**** Extracted data ****
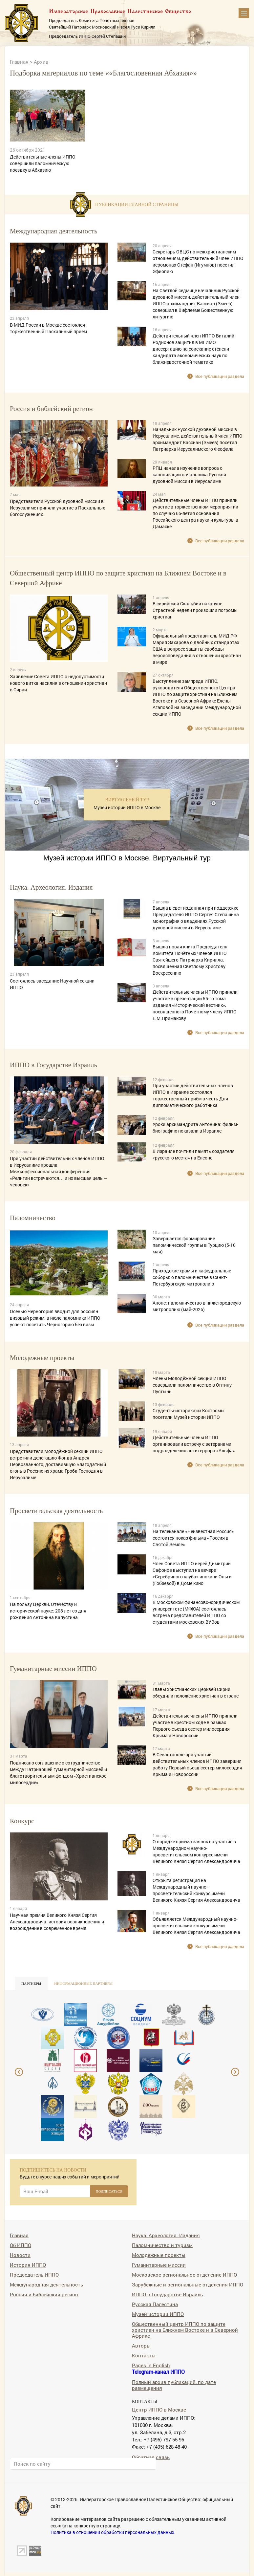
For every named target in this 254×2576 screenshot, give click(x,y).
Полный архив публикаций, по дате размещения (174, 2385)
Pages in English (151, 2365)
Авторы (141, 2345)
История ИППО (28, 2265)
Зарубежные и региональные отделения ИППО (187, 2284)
****
**** Extracted data ****
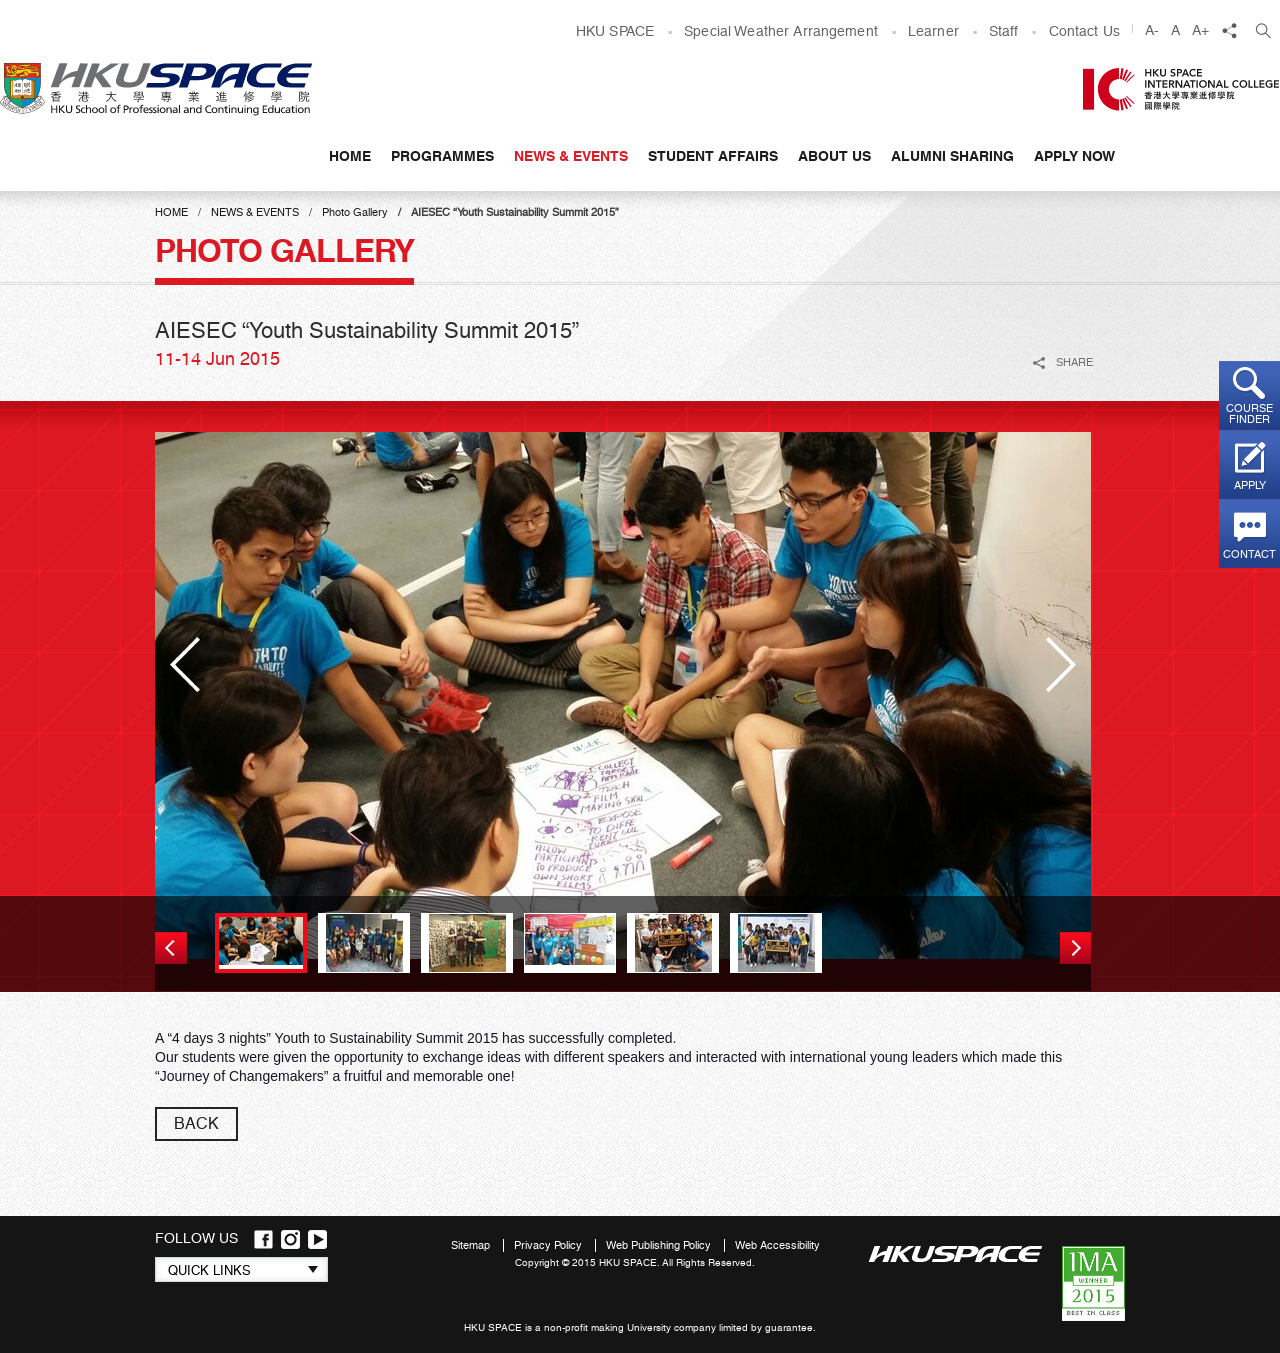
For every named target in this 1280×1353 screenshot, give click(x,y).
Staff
****
- What needs to be done
Determine how many lines of the data above contain the string "ИППО", and answer with the number only.

- Solution to the problem
2